Ao autorizar mandado de busca e apreensão contra Marcelo Crivella, em setembro, a Justiça elencou provas apresentadas pelo MP que vinculavam o mandatário ao suposto esquema de pagamento de propina. Os celulares de Rafael Alves, apreendidos em março, foram peças-chave para associá-lo ao prefeito. Durante a operação, Crivella ligou para o empresário, mas quem atendeu foi o delegado que cumpria o mandado. Segundo a desembargadora que assina a decisão, o prefeito é quase um subordinado do empresário.
O telefone para o qual o prefeito ligou - sem saber que o aliado estava com os agentes - havia sido encontrado sob uma pilha de roupas.
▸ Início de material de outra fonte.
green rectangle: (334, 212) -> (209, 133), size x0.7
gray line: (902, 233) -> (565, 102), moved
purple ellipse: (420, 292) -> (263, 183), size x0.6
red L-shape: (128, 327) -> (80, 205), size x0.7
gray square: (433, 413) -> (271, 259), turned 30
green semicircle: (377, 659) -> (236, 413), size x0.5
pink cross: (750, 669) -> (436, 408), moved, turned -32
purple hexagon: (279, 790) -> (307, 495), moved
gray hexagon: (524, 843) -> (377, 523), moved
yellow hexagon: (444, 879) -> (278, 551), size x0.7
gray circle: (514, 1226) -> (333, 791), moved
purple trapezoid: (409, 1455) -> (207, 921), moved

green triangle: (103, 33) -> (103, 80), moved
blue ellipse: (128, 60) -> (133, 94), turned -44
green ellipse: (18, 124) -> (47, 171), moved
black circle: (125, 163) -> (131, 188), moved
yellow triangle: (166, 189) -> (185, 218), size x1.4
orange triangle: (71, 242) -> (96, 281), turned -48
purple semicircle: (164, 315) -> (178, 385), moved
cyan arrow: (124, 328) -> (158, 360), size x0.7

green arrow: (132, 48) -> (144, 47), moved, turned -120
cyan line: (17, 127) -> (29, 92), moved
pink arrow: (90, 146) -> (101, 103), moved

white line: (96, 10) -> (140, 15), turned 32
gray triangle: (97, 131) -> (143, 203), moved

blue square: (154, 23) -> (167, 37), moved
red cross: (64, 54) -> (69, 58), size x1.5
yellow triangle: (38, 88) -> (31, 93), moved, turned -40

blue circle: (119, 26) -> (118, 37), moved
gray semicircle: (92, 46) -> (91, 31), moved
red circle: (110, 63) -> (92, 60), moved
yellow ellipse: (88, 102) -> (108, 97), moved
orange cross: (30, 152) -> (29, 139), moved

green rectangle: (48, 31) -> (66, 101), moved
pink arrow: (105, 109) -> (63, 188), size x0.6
Rafael, que não tinha cargos na Prefeitura mas atuaria como gerenciador de propina em troca de contratos com empresas, tentara escondê-lo.
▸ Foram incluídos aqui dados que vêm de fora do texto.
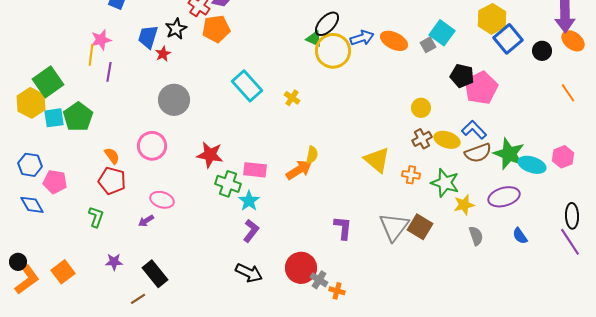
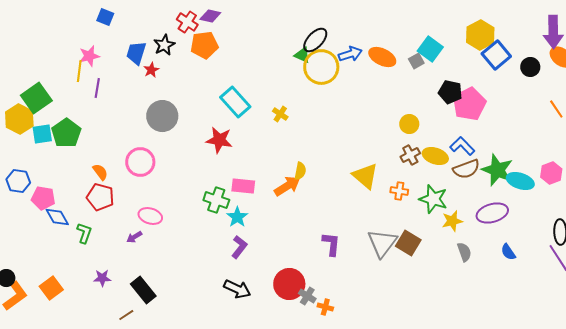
red star: (210, 155) -> (219, 140), moved
blue diamond: (32, 205) -> (57, 217), moved

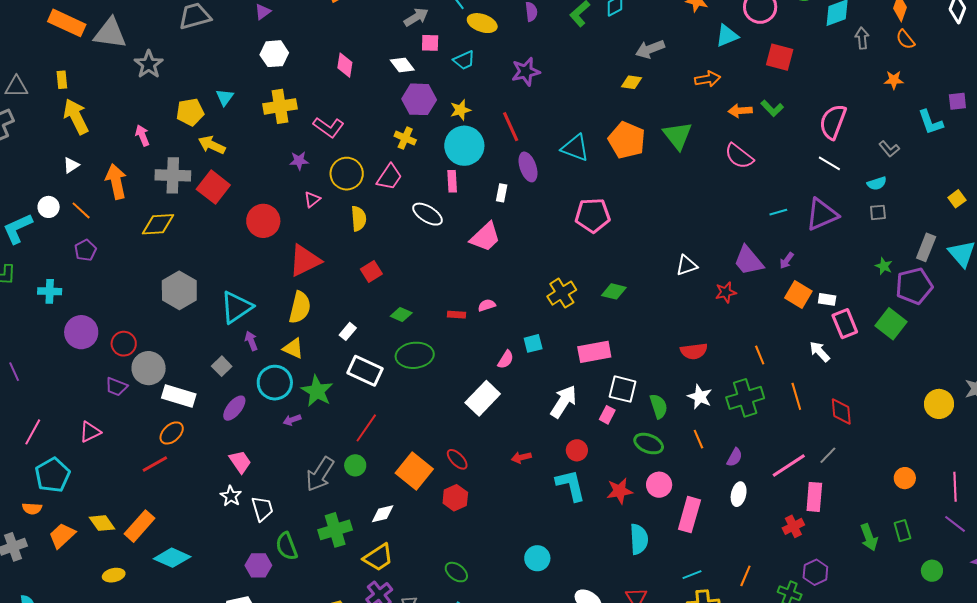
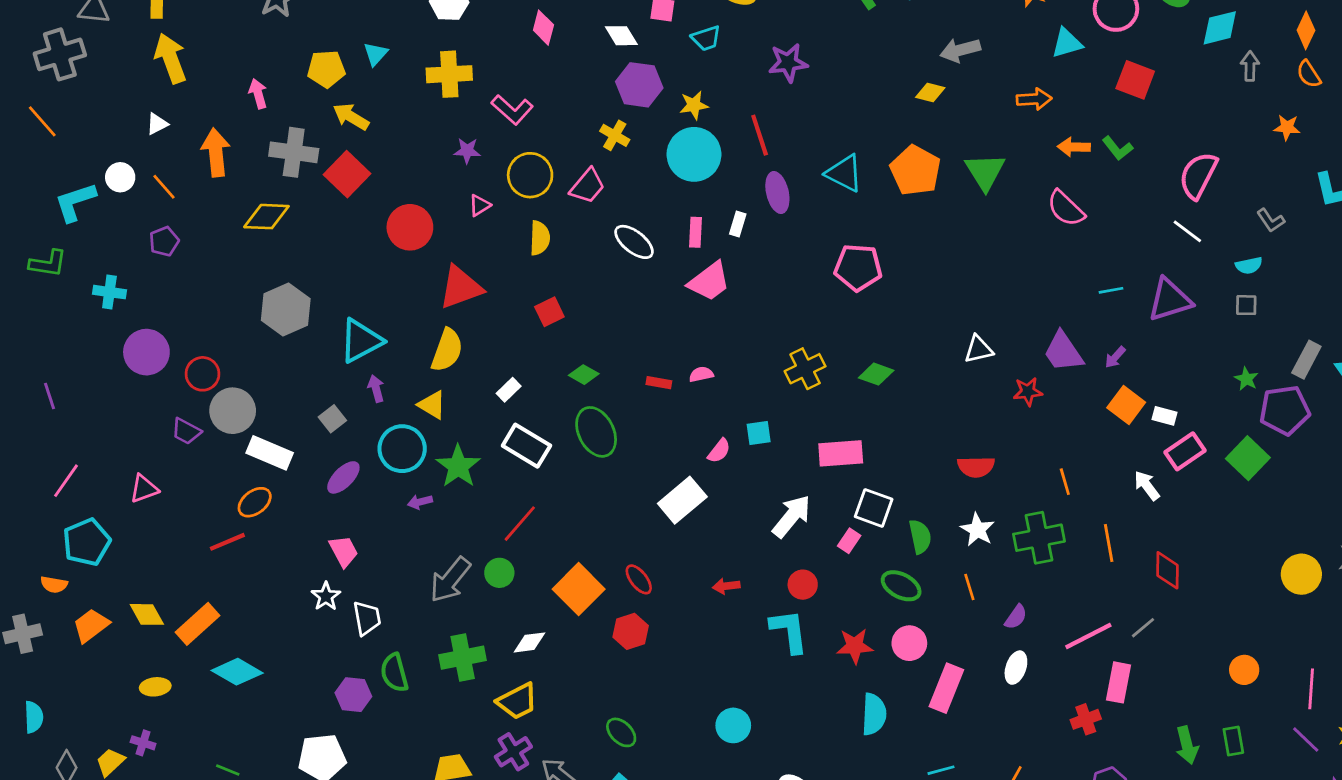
pink rectangle: (452, 181) -> (695, 232), moved
pink rectangle: (845, 324) -> (1185, 451), turned 72
green ellipse: (415, 355) -> (596, 432), turned 63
Apenas um dos quatro aparelhos foi entregue voluntariamente pelo investigado - os outros dois, além desse que recebeu a ligação de Crivella, estavam num carro de Shana Harouche, mulher de Rafael, no qual também foram encontrados R$ 50 mil, relógios e jóias. Indícios, segundo o MP, de que ele se preparava para uma eventual fuga.
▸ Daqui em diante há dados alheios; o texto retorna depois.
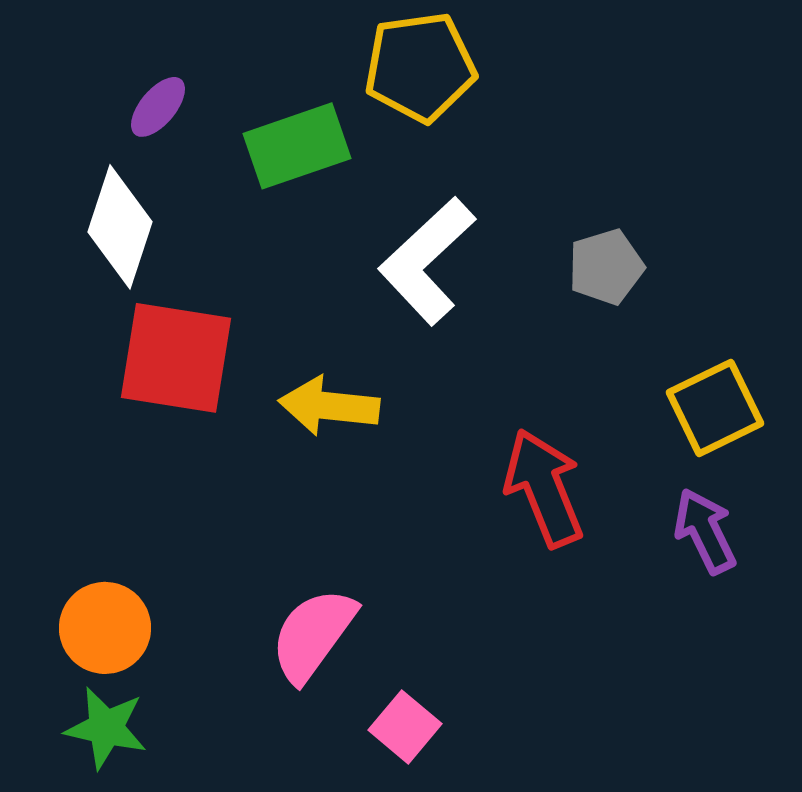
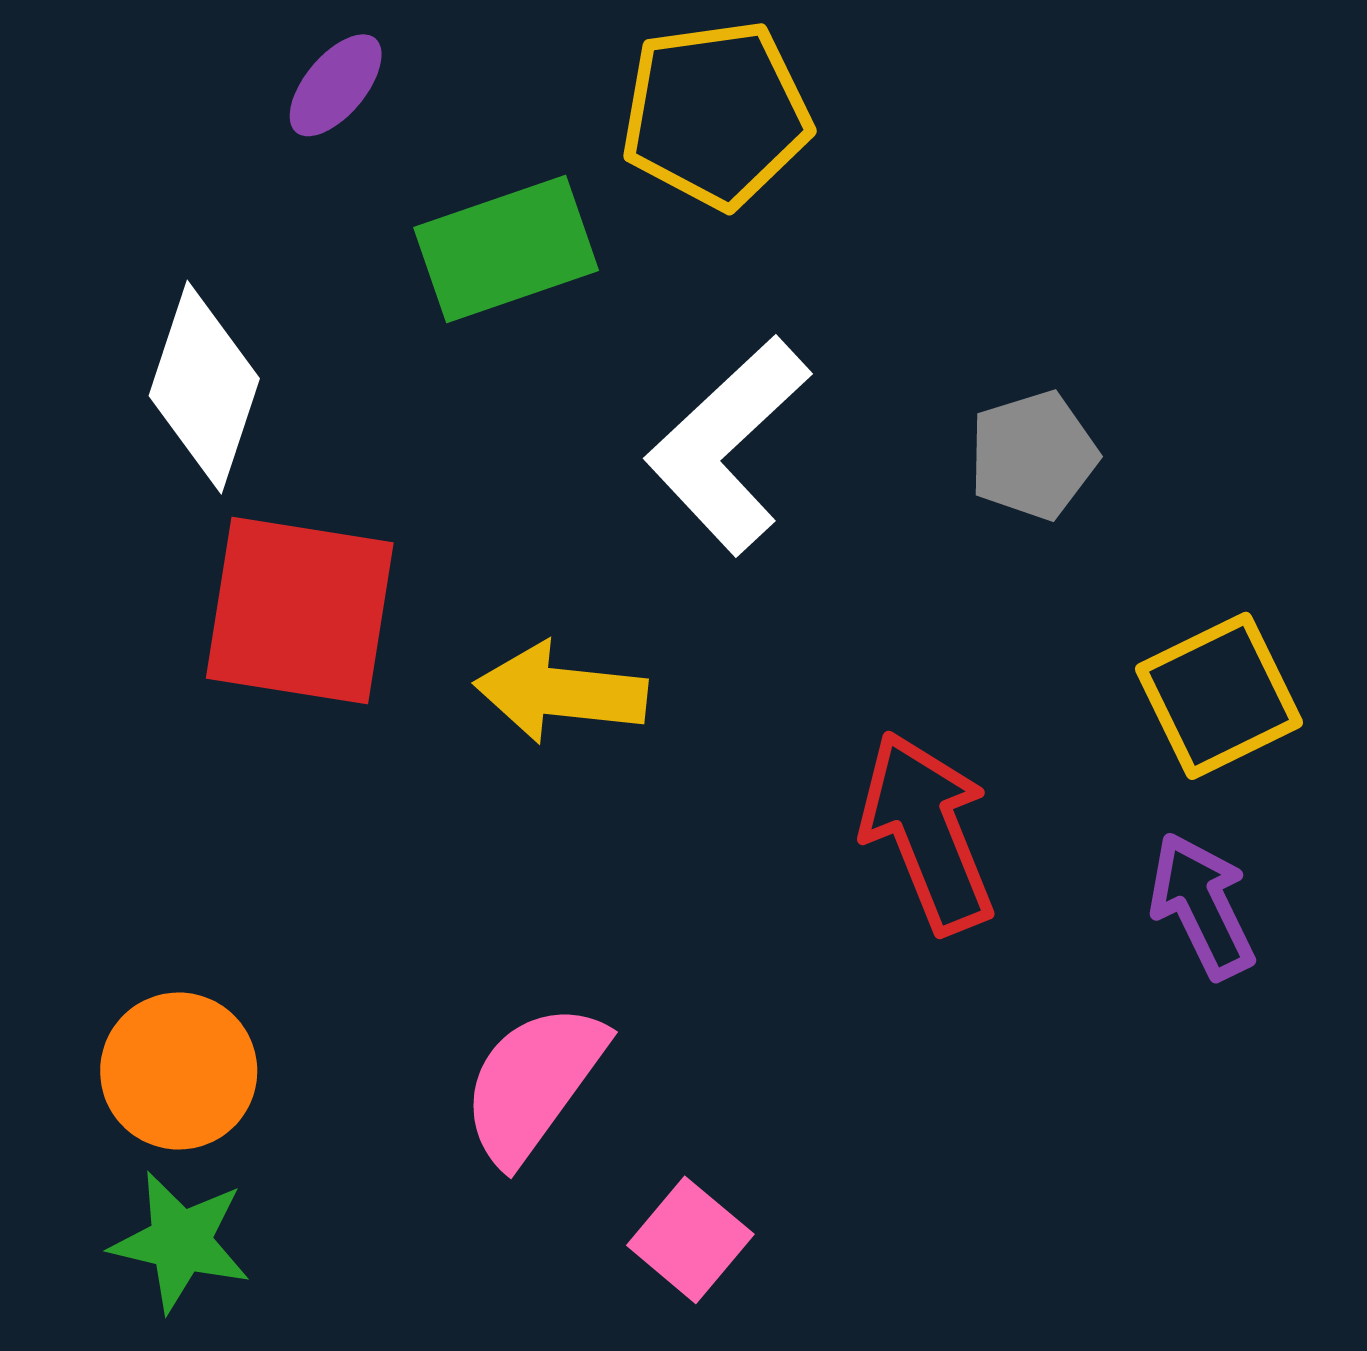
purple ellipse: (158, 107) -> (336, 85), moved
"Da análise do conteúdo dos telefones celulares de Rafael Alves, apurou-se que o Prefeito Marcelo Crivella figura como um de seus mais frequentes interlocutores, tendo sido detectadas, no aparelho encontrado sob a pilha de roupas, 1.949 mensagens trocadas entre eles", apontou a desembargadora Rosa Helena Guita, do Tribunal de Justiça do Rio.
Muitas delas tinham linguagem cifrada, "deixando transparecer que seu conteúdo não poderia ser tratado por meios de comunicação convencionais". As conversas mostravam ainda que vários encontros eram marcados entre Rafael e Crivella, seja na Prefeitura ou na casa do mandatário - os dois moram no mesmo condomínio, na Barra da Tijuca, zona oeste da cidade.
Por ter sido o principal articulador econômico para a campanha de Crivella em 2016, Rafael Alves - que conseguiu para o irmão, Marcelo Alves, a vaga de presidente da Riotur - exercia influência constante sobre o comandante carioca. Segundo o MP e a Justiça, o prefeito acatava ordens do empresário como se fosse um subordinado: desfazia atos administrativos a pedido dele, por exemplo. "A subserviência do prefeito a Rafael Alves é assustadora", afirma a magistrada.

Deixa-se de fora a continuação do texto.